After Angie’s accident and death, Abby lost interest in dating all together. After she graduated high school, she would go out now and then with guys who would treat her nicely and act as perfect gentlemen, but none of them truly excited her and Abby had begun to believe that the emptiness she felt at losing her twin, her other half, would always be a gaping wound. She began to believe that even if she was with a man romantically, she would always feel a little bit alone.
With William she never felt alone or unenthused. His boyish smile was infectious, his spirit was light. He spoke about everything, from faith to politics to sports to what books he’d read with a deep-thinking confidence. And he listened to what Abby had to say, flicking the dark blonde strands from his face so he could look at her better, so he could stare, she felt, right into her soul. He was thrilling and that thrill made Abby feel guilty.
“Guilty?” Noelle squawked at her. The Home Sweet was nearly completely empty on that slow Wednesday afternoon but Abby shushed her friend nonetheless.
They were both leaning against the counter, watching their respective sections of the diner dully.
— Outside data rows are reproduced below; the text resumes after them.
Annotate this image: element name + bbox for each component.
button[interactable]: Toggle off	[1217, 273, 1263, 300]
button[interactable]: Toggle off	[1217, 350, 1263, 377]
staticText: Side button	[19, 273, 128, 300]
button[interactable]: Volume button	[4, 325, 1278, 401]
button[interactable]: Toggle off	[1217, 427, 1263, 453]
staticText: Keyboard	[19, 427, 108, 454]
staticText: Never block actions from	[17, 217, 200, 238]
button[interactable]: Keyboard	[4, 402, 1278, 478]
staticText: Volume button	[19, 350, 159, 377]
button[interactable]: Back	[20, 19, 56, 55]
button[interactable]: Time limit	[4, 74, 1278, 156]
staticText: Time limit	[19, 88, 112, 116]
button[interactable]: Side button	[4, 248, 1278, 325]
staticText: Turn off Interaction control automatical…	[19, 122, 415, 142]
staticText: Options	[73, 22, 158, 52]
With only one customer between the two of them—an elderly man who came in every Wednesday without fail for the soup of the day—they had gotten to talking about Abby’s middle of the night dates with William.
Abby told her coworker about that first night when they had gone for chocolate cake and chamomile tea and hand in hand gotten to know each other.
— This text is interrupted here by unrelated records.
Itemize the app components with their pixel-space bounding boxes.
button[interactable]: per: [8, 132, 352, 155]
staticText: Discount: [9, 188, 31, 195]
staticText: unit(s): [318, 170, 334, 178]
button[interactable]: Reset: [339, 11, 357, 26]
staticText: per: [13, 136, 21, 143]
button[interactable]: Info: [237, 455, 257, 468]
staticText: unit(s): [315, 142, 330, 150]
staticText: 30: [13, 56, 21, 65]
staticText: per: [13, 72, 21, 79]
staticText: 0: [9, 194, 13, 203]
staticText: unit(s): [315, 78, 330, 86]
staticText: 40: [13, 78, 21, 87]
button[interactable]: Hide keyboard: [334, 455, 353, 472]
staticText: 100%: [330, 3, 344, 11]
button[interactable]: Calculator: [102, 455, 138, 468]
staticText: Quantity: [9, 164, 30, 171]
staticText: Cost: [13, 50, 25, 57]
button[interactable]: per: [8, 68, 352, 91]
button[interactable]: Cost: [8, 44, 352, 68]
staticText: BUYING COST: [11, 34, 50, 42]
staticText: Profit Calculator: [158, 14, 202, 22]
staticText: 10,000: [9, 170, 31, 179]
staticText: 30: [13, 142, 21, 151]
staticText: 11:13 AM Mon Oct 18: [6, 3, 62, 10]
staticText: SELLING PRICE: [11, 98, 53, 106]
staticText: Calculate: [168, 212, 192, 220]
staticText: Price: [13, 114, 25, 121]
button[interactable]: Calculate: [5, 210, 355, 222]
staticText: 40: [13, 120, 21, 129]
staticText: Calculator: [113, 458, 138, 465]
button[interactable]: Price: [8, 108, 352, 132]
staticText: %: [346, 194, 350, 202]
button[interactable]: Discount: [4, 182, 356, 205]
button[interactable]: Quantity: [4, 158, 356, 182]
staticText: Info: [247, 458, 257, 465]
“I’ve lived in a little bit of everywhere,” William had said.
Abby had laughed at that. “That’s an odd way of putting it. A little bit of everywhere,” she repeated. “I like that.”
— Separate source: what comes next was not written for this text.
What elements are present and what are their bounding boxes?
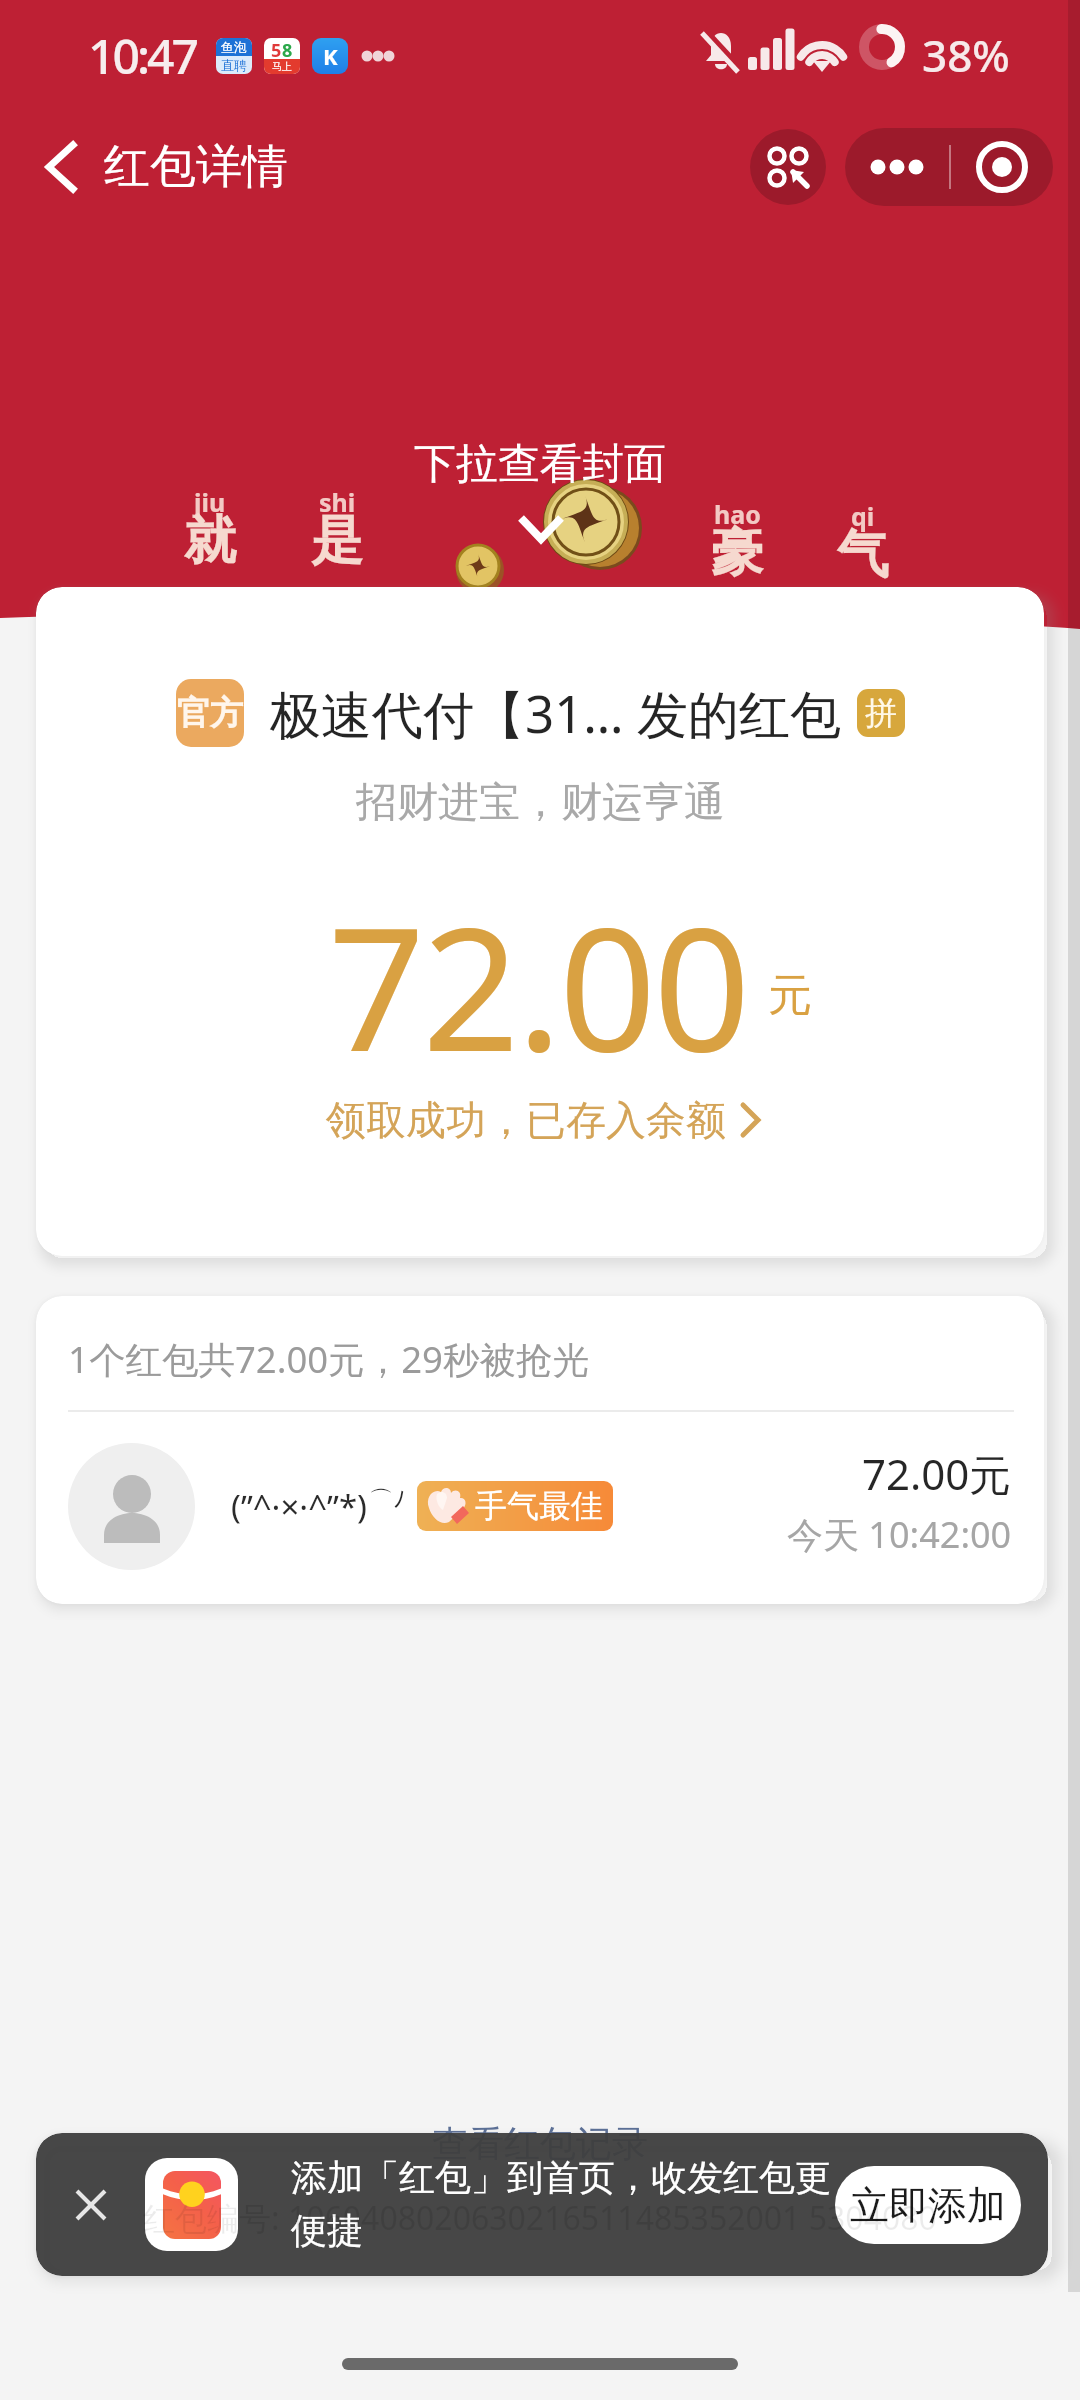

“It’s true,” he explained. “My father was in the military, air force specifically. We’d live on this or that base for a little while. Or he’d get deployed and my mother would drag me and my little brother off to live with this or that relative for a couple of years. We lived in Europe for a few years when I was very young and then there was a monotonous series of little Midwestern towns. Eventually when I was seventeen we stayed on a New Jersey base. I sneaked off to New York City on the train one day and I loved it more than anywhere I’d ever been. So here I stayed and here I am.”
Abby loved the way William spoke about himself. He had an amusingly unique pattern of speech, a quirky accent that he admitted he’d developed from all the traveling he did as a child and all the reading he’d done during that travel. Everything he said was like a story, and though he looked away sometimes or reddened like he was remembering something he’d rather not elaborate on, he was still fascinating to watch and listen to.
Tales of ordinary, hum-drum
South Meadow had seemed boring after all that William had seen and Abby had not elaborated much. And she had left out Angelica. Abby didn’t know why she didn’t mention her twin when she talked about her parents and the little house she had lived in her whole life. It just hadn’t seemed like the time to bring up that nearly ten-year-old grief. But now her omission compounded her guilt.
William had been open with her that night and every night since. Their trip to the little twenty-four-hour café near their apartment had become a nearly daily thing. A standing date that existed whenever their paths would cross and they had a few free minutes to grab tea or coffee or that infamous chocolate cake. Abby had already begun to lament what it was doing to her dancer’s figure, but she relished the time with William to get to know him better or even to sit together in silence while he worked on his story and she memorized lines for this or that audition.